言葉の重み

言葉とは不思議である。同じ言葉と出会っても感じ方は千差万別で、感動もすれば聞き流すこともある。

その違いの裏には、受け取り手が歩んできた道筋が影響しているようだ。

いつだったか忘れてしまったが、朝の生放送を観たときの記憶が蘇ってきた。

それは、地方の放送局が製作した番組で、その地方に古くから伝わる竹細工を半世紀以上続けてこられた老職人を取材したものだった。

この手の番組ではお決まりの、レポーターと称する若いお嬢さんが、これまたお決まりの甲高い声で矢継ぎ早に質問をぶつける。

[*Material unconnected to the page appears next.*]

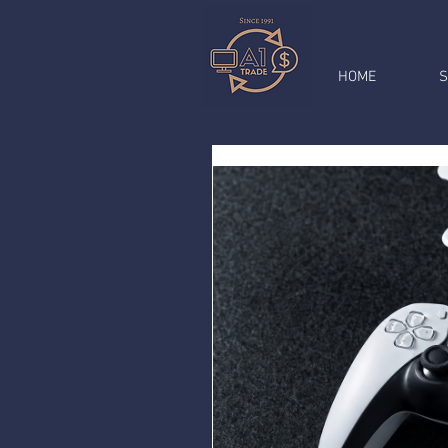
HOME
S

老人は聞くでもなく、軽く頷いたり短い返事を返しながらも、決してその手を休ず、淡々と竹を編みつづけている。

カメラがその節くれだった手をアップで映しだす。

このあたりのカメラ・ワークは秀逸なものであった。

しかし、それをあざ笑うように割り込んでくる、お嬢さんのハイトーン・ボイス。

淡々と仕事をこなす老人。

しばらくそんな光景が続くわけだが、老人の手が一時止まったシーンがあったのだ。

『長い間、竹を編みつづけていらっしゃって、ご苦労されたことも、たくさんあったのではないですか?』

こう質問されたときだけ、老人は手を止め

『わしには、これしか無かったしな。。。ただ好きなことをやってきただけで。。。気が付いたらこうなってた。。。苦労なんてありゃせんわ。。。』

そう言って、遠くを見るような眼差しを窓へ向けた。

ほんの数十秒のカットだったが、カメラはそれを見逃さずアップしてくれた。

しかし、その余韻をかき消すように、お嬢さんのハイトーン・ボイスが響き渡る。

それを機に、老人はまた元の作業を始めたのである。

私には老人の言葉の重みがずっしりと感じられたのだが、二十歳そこそこのお嬢さんにそれを言ったとしても、どだい無理なことであろう。

しかし、あのときのカメラマンなりディレクターには、それが感じられたのに違いない。

でなければ、あのようなカメラ・ワークにはならなかっただろう。

仮に生放送でなかったら、どんな編集が成されていたか観てみたいものである。

ともあれ、言葉の重みを知る術(すべ)があったとしたら、重みを計ってみたいと思った。

しかし、あまりの軽さに計ることすら叶わないことだろうから諦めることにした。